Bug 1479295

Summary: Router sharding causes routes in new namespaces detection to be delayed
Product: OpenShift Container Platform Reporter: Jaspreet Kaur <jkaur>
Component: NetworkingAssignee: Ravi Sankar <rpenta>
Networking sub component: router QA Contact: zhaozhanqi <zzhao>
Status: CLOSED NEXTRELEASE Docs Contact:
Severity: high    
Priority: high CC: aos-bugs, bbennett, bjarolim, bmeng, ccoleman, eparis, jmencak, jokerman, mmccomas, nnosenzo, pcameron, rchopra, rpenta, snirk4triel, vwalek
Version: 3.5.0   
Target Milestone: ---   
Target Release: ---   
Hardware: Unspecified   
OS: Unspecified   
Whiteboard:
Fixed In Version: Doc Type: If docs needed, set a value
Doc Text:
Story Points: ---
Clone Of: Environment:
Last Closed: 2017-10-17 18:12:00 UTC Type: Bug
Regression: --- Mount Type: ---
Documentation: --- CRM:
Verified Versions: Category: ---
oVirt Team: --- RHEL 7.3 requirements from Atomic Host:
Cloudforms Team: --- Target Upstream Version:
Embargoed:

Description Jaspreet Kaur 2017-08-08 09:57:07 UTC
3. What is the nature and description of the request?

when using NAMESPACE_LABEL based router sharding, created a default template to make sure new namespaces will get the correct label, and when i create a new namespace/project it gets the correct label, but the route wouldn't work for 10-15 minutes (the pods are up  few seconds after namespace creation).
In an ideal situation, i would expect the routes to work right after my application is up and running. However it is observed that the default resync interval is 10 minutes which is pretty high.

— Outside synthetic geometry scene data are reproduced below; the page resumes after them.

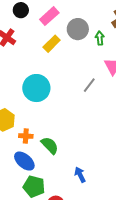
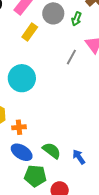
green arrow: (100, 38) -> (76, 19), turned -144
gray line: (89, 85) -> (71, 57), moved
green semicircle: (50, 145) -> (52, 151), moved

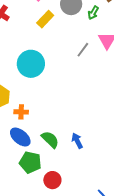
blue arrow: (79, 157) -> (77, 141), moved

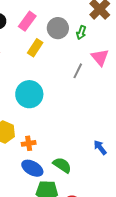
blue arrow: (77, 141) -> (100, 148), moved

4. Why does the customer need this? (List the business requirements here)

 Router-Sharded production environment with approximately 1500 routes.Fix the auto-sync of new namespaces created with NAMESPACE_LABEL so new routes will create as soon as new namespaces create.

5. How would the customer like to achieve this? (List the functional requirements here) 
The resync interval should be educed which should be safe enough for production env's having atleast 2000 routes and it shouldn't effect CPU,NETWORK and MEMORY metrics.

Comment 2 Snir 2017-08-08 11:39:53 UTC
This BZ opened as continuation of The following bugzilla bug report: https://bugzilla.redhat.com/show_bug.cgi?id=1355711,
The issue and the way is was closed as WONTFIX is a bit confusing, since regular routes in openshift are admitted immediately onto all routers,
why should there be any discrimination between regular routes and routers, and sharded routes (namespace labeled) and sharded routers?
In our view a new route in a new namespace should be recognized immediately by a preexisting router even in a sharded environment, and not wait for a full resync which is <10minutes away by default.

Comment 3 Phil Cameron 2017-08-08 14:55:06 UTC
ccoleman, eparis
What would you like to do about this. It is a duplicate of 1355711 which is closed as won't fix.

Comment 4 Phil Cameron 2017-08-09 15:19:32 UTC
Also, duplicate of: https://bugzilla.redhat.com/show_bug.cgi?id=1479452

Comment 5 Rajat Chopra 2017-08-09 18:20:41 UTC
*** Bug 1479452 has been marked as a duplicate of this bug. ***

Comment 9 Snir 2017-08-15 07:31:27 UTC
Hi, can i ask what are your plans about this case? We are about to upgrade our openshift environment and it depends on router sharding..

Comment 10 Ravi Sankar 2017-08-17 16:44:56 UTC
We are working on the fix so that sharded router based on namespace or project labels notices routes immediately just like the behavior you observe on non-sharded router. Hoping to get the fix in one of the 3.6.x release.

Comment 12 Ben Bennett 2017-09-11 15:47:49 UTC
*** Bug 1486322 has been marked as a duplicate of this bug. ***

Comment 17 Ravi Sankar 2017-10-17 00:36:24 UTC
Fix https://github.com/openshift/origin/pull/16039 merged in origin and will be available in 3.7.1 release.
Earlier releases could use the workaround by setting the router 'resync-interval' to lower value.